Teen Health

Teen Health

Iowa AAP received funding from the AAP in support of the Healthy People 20/20 goal to address health literacy and healthy behaviors among Iowa adolescents. The purpose was to engage and educate youth ages 12-18 around identified, targeted health-related issues through technology and social media. There are more than 200,000 Iowans between the ages of 12 and 18 years, and 95% of these adolescents use the Internet regularly (U.S. Census Bureau, 2008). More than 80% use social networking sites, and 31% use the Internet to get information about health and wellness issues (Pew Research Center, 2011). This makes social media sites an ideal platform to communicate with adolescents about health and wellness in order to help them make informed choices. Many Iowa teens live in rural areas where their phones, which have data plans and wireless options, may be the most reliable source of Internet access. In fact, 25% of Iowa teens report that their phones are their main source of Internet access (Pew Research Center, 2013). Through messages posted on social media sites and QR code posters, Iowa AAP aims to distribute quick, teen-friendly messages that can be easily accessed on a mobile phone.

Social Media Sites
Iowa AAP created accounts on four popular social media sites, using the name Iowa’s Health and Wellness Connection for Teens, or “iHAWC”. The information shared on the Facebook, Twitter, Pinterest, and Instagram pages addressed a range of topics including:

  • Overweight adolescents/adolescents at risk for obesity
  • Adolescent girls using indoor tanning beds
  • Adolescents using performance enhancing drugs/substances
  • Adolescents with body issues/body concerns
  • Adolescents at risk for bullying/hazing
  • Potential for flu exposure
  • Sexual Health
  • Safe Teen Driving

The messages shared on the social media pages were informed through focus groups with Iowa rural and urban adolescents in middle schools, high schools, and an after school group. Focus group participants helped identify which social media platforms were most likely to be effective and which health topics they find most important. At the end of each focus group session, participants filled out written surveys to further inform Iowa AAP about what health topics teens might find important. Iowa AAP also participated in a day-long wellness event at a junior high, where over 60 students learned about being savvy consumers of e-health information. These students participated in the iHAWC social media sites by creating videos and posts that were uploaded to the iHAWC Facebook page.

In April 2014, Iowa AAP presented the project at the annual meeting of the Iowa School Nurse Organization (ISNO). Approximately 100 school nurses heard the presentation and also participated in table-based focus groups. The focus groups provided additional information on what topics to cover in social media posts. Finally, pediatricians filled out written surveys informing Iowa AAP of what information they find most important for teens and which topics could be best addressed on a social media platform.

In order to keep teens engaged with the messages shared on the social media sites, Iowa AAP held photo contests where teens created and shared their own messages about staying healthy. From October through December, teens participated in the “iHAWC Safe Driving Moment Photo Contest” where they posted photos demonstrating what it looks like to be a safe driver. During the month of March, teens participated in the “Sun Safety Contest” where they posted photos showing what they do to stay safe and healthy while in the sun. Teens voted on their favorite photo through Facebook. Contest winners received gift cards. The contests encouraged teens to think about what they and their peers do to stay healthy.

Facebook: Iowa's Health and Wellness Connection for Teens
Twitter: Follow @ihawc4teens
Pinterest: Follow Iowa Health and Wellness Connection for Teens
Instagram: Follow iHAWC

QR Codes
The QR Code posters were informed by the focus groups and surveys conducted for the social media sites.

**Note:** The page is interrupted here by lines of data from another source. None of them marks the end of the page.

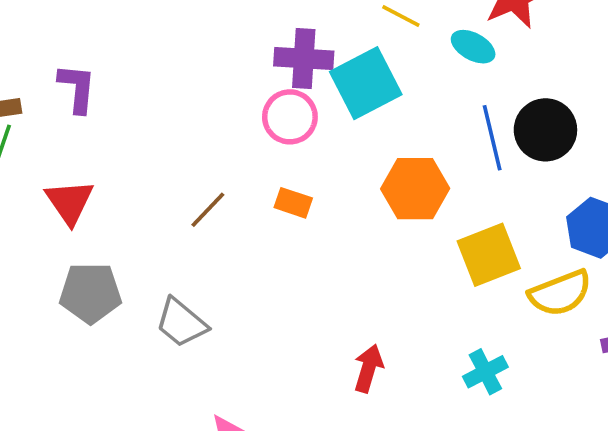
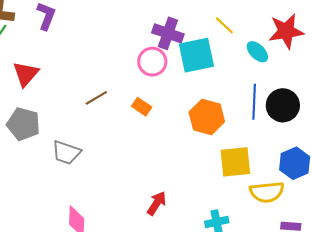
gray trapezoid: (181, 323) -> (66, 153), turned -36

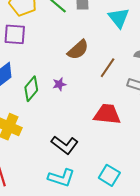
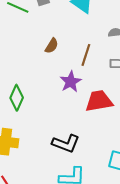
brown semicircle: (78, 50) -> (52, 46), size x0.7
purple star: (59, 84) -> (71, 82), moved, size x1.5

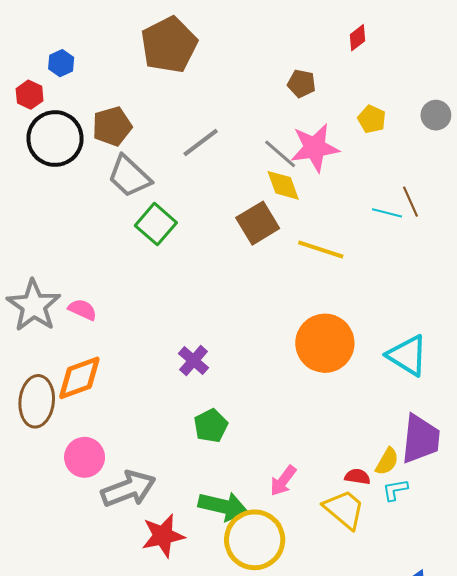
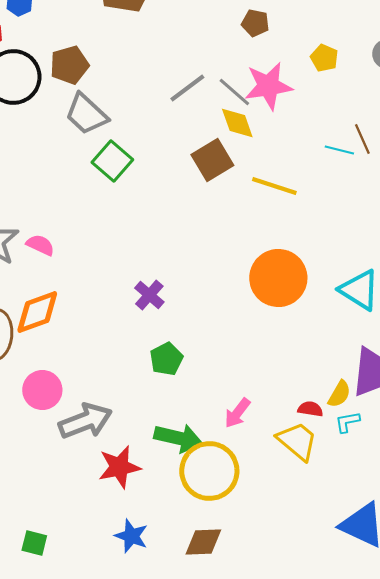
gray line: (201, 143) -> (187, 88), moved

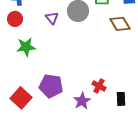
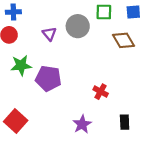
purple pentagon: (51, 86) -> (48, 78), moved
red cross: (99, 86) -> (101, 92), moved

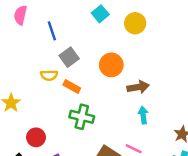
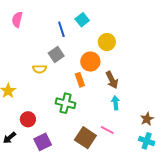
yellow circle: (135, 23) -> (107, 42), moved
blue line: (52, 31) -> (61, 29), moved
orange rectangle: (72, 86) -> (80, 80), moved, turned 40
brown arrow: (138, 87) -> (112, 80), turned 72

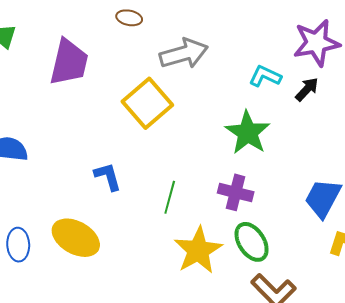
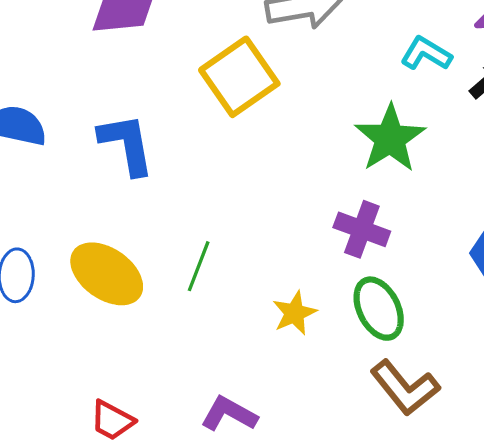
blue L-shape: (108, 176) -> (126, 144), moved, size x1.4
green line: (170, 197) -> (199, 266), moved
yellow star: (198, 250) -> (294, 313), size x0.6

They provided another way for teens to access information quickly and anonymously with their mobile phones. The posters addressed the same topics as the social media sites but they can be hung in classrooms and in the school nurse’s office. After downloading an application used to scan QR codes, teens scanned the codes of the topics and received information on the spot. Though adolescents were using social media to obtain health related information, many adults were less familiar with the environment, and were at a loss as to where to direct adolescents for appealing, and reputable, information. The QR poster in particular has informed project planners about the challenges school nurses face in using technology and social media to influence health behaviors in their students. In order to release the best posters possible, Iowa AAP sent the posters to all school nurses in Iowa, and asked for feedback.

Free high-resolution version of the QR Code posters are available:

Iowa AAP presented information about this project at the 2014 Iowa Governor’s Conference, the annual meeting of the Iowa School Nurse Organization, and The University of Iowa Children’s Hospital Annual Pediatric Conference.